===== INPUT MATERIAL =====

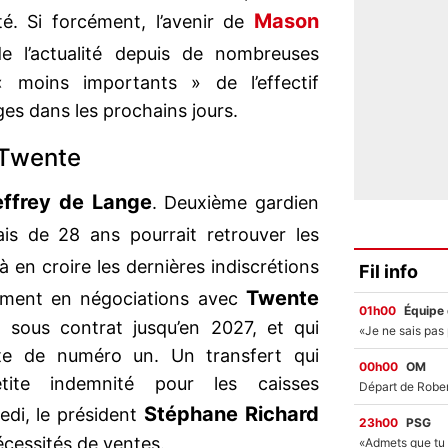
Mason
té. Si forcément, l’avenir de
 l’actualité depuis de nombreuses
« moins importants » de l’effectif
es dans les prochains jours.
 Twente
effrey de Lange
. Deuxième gardien
ais de 28 ans pourrait retrouver les
 à en croire les dernières indiscrétions
Fil info
Twente
lement en négociations avec
01h00
Équipe
 sous contrat jusqu’en 2027, et qui
te de numéro un. Un transfert qui
00h00
OM
tite indemnité pour les caisses
Stéphane Richard
edi, le président
23h00
PSG
écessités de ventes.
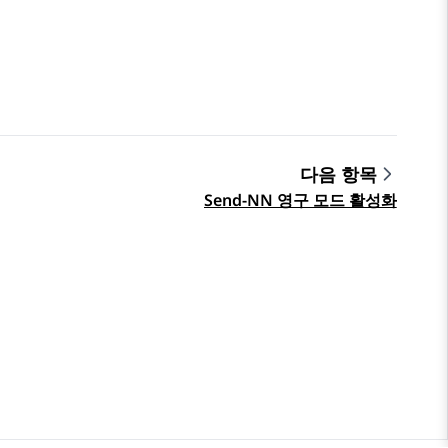
다음 항목
Send-NN 영구 모드 활성화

=====

### WHAT THIS TASK INVOLVES
Repeat the records above exactly. No pictures go into the repeat.

### SOLUTION TO THIS PROBLEM
Mason
té. Si forcément, l’avenir de
 l’actualité depuis de nombreuses
« moins importants » de l’effectif
es dans les prochains jours.
 Twente
effrey de Lange
. Deuxième gardien
ais de 28 ans pourrait retrouver les
 à en croire les dernières indiscrétions
Fil info
Twente
lement en négociations avec
01h00
Équipe
 sous contrat jusqu’en 2027, et qui
te de numéro un. Un transfert qui
00h00
OM
tite indemnité pour les caisses
Stéphane Richard
edi, le président
23h00
PSG
écessités de ventes.
다음 항목
Send-NN 영구 모드 활성화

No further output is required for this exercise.